What the exercise asks: A word-for-word restatement of the data is what is needed.

Dataset entries
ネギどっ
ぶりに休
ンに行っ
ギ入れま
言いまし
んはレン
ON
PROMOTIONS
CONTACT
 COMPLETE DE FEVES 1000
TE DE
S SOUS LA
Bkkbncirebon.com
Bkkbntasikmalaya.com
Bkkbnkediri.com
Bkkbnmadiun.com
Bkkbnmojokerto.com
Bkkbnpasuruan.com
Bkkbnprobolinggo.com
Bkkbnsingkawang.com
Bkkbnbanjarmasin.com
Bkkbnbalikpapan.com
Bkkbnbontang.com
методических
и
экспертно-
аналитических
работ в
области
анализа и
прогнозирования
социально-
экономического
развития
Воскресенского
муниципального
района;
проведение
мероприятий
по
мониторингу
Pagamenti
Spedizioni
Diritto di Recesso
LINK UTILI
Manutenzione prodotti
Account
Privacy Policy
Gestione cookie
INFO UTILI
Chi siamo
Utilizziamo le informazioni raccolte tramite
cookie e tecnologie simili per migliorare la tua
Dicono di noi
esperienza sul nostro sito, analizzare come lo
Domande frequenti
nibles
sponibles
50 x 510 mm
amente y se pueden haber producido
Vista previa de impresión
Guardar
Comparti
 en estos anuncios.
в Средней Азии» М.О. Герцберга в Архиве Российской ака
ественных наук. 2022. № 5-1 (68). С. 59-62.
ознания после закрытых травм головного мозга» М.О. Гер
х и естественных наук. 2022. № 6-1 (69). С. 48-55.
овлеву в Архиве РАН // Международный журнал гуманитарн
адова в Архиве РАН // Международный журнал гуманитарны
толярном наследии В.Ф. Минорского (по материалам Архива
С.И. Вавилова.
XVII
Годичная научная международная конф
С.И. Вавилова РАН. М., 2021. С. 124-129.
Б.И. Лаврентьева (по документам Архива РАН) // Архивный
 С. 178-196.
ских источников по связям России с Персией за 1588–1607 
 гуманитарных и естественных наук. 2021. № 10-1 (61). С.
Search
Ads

Exercise response:
ネギどっ
ぶりに休
ンに行っ
ギ入れま
言いまし
んはレン
ON
PROMOTIONS
CONTACT
 COMPLETE DE FEVES 1000
TE DE
S SOUS LA
Bkkbncirebon.com
Bkkbntasikmalaya.com
Bkkbnkediri.com
Bkkbnmadiun.com
Bkkbnmojokerto.com
Bkkbnpasuruan.com
Bkkbnprobolinggo.com
Bkkbnsingkawang.com
Bkkbnbanjarmasin.com
Bkkbnbalikpapan.com
Bkkbnbontang.com
методических
и
экспертно-
аналитических
работ в
области
анализа и
прогнозирования
социально-
экономического
развития
Воскресенского
муниципального
района;
проведение
мероприятий
по
мониторингу
Pagamenti
Spedizioni
Diritto di Recesso
LINK UTILI
Manutenzione prodotti
Account
Privacy Policy
Gestione cookie
INFO UTILI
Chi siamo
Utilizziamo le informazioni raccolte tramite
cookie e tecnologie simili per migliorare la tua
Dicono di noi
esperienza sul nostro sito, analizzare come lo
Domande frequenti
nibles
sponibles
50 x 510 mm
amente y se pueden haber producido
Vista previa de impresión
Guardar
Comparti
 en estos anuncios.
в Средней Азии» М.О. Герцберга в Архиве Российской ака
ественных наук. 2022. № 5-1 (68). С. 59-62.
ознания после закрытых травм головного мозга» М.О. Гер
х и естественных наук. 2022. № 6-1 (69). С. 48-55.
овлеву в Архиве РАН // Международный журнал гуманитарн
адова в Архиве РАН // Международный журнал гуманитарны
толярном наследии В.Ф. Минорского (по материалам Архива
С.И. Вавилова.
XVII
Годичная научная международная конф
С.И. Вавилова РАН. М., 2021. С. 124-129.
Б.И. Лаврентьева (по документам Архива РАН) // Архивный
 С. 178-196.
ских источников по связям России с Персией за 1588–1607 
 гуманитарных и естественных наук. 2021. № 10-1 (61). С.
Search
Ads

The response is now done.